4. Reservations, reservations
If you have plans to just rock up at Oktoberfest without any reservations, be prepared to party standing. In order to get a table, you will either have to have made a reservation about 10 months prior, or you will need to be very flirtatious and hope that someone will invite you to their table. Revealing cleavages help.
5. Early birds
The same applies to accommodation. The city of Munich is pretty much booked out half a year in advance so unless you are happy sleeping in a tent, be prepared and make reservations early!
6. Over the hill
There is a grassy hill next to one of the main tents that was lovingly christened “Kotzhügel” by locals, which translates to vomit hill. You can imagine why.
7. Bottoms up
There are traditional German Folk bands playing music in each Oktoberfest tent. Every 20 minutes or so, they play a short song that serves as a cue for everybody to raise their glasses and take a big sip. Be prepared to do this all day long.
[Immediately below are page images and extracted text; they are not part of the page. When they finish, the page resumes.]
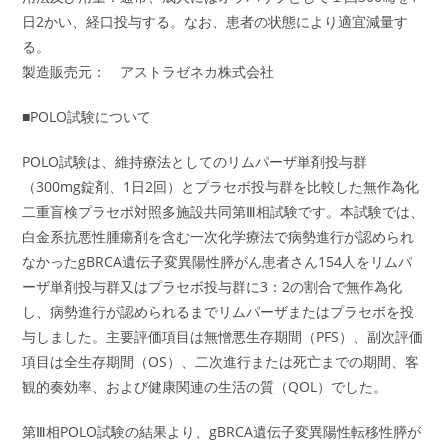
日2かい、経口投与する。なお、患者の状態により適宜減量す
る。
製造販売元： アストラゼネカ株式会社
■POLO試験について
POLO試験は、維持療法としてのリムパーザ単剤投与群
（300mg錠剤、1日2回）とプラセボ投与群を比較した無作為化
二重盲検プラセボ対照多施設共同第Ⅲ相試験です。本試験では、
白金系抗悪性腫瘍剤を含む一次化学療法で病勢進行が認められ
なかったgBRCA遺伝子変異陽性膵がん患者さん154人をリムパ
ーザ単剤投与群又はプラセボ投与群に3：2の割合で無作為化
し、病勢進行が認められるまでリムパーザまたはプラセボを投
与しました。主要評価項目は無憎悪生存期間（PFS）、副次評価
項目は全生存期間（OS）、二次進行または死亡までの期間、客
観的奏効率、および健康関連の生活の質（QOL）でした。
第Ⅲ相POLO試験の結果より、gBRCA遺伝子変異陽性転移性膵が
If this doesn’t get you drunk, you’re doing it wrong.
8. Always on time
Beer is only served between noon and 10:30pm. If you still haven’t had enough after that, you’ll have to take the party to one of Munich’s clubs. The Oktoberfest tents close at around 11:30pm
9. Be our guest
You’ll find all kinds of different Oktoberfest guests. There are of course the young tourists who want to get drunk as quickly as possible, there are tons of minor celebrities who wear crazy outfits and just want to be seen, and then there are the locals to whom Oktoberfest isn’t just some wild party, but a very important tradition and part of their culture. You’ll find the locals at their own regular’s reserved tables having a good time while being somewhat annoyed by all the tourists.
10. Let’s get physical
The waiters at Oktoberfest have one of the most physically challenging jobs in the world. Carrying 10 to 15 liters of beer at once is not uncommon while running around all day, dodging drunk people and spilled drinks. But for most of them, it’s worth the effort as they can earn more than most of us make in three months during the two weeks.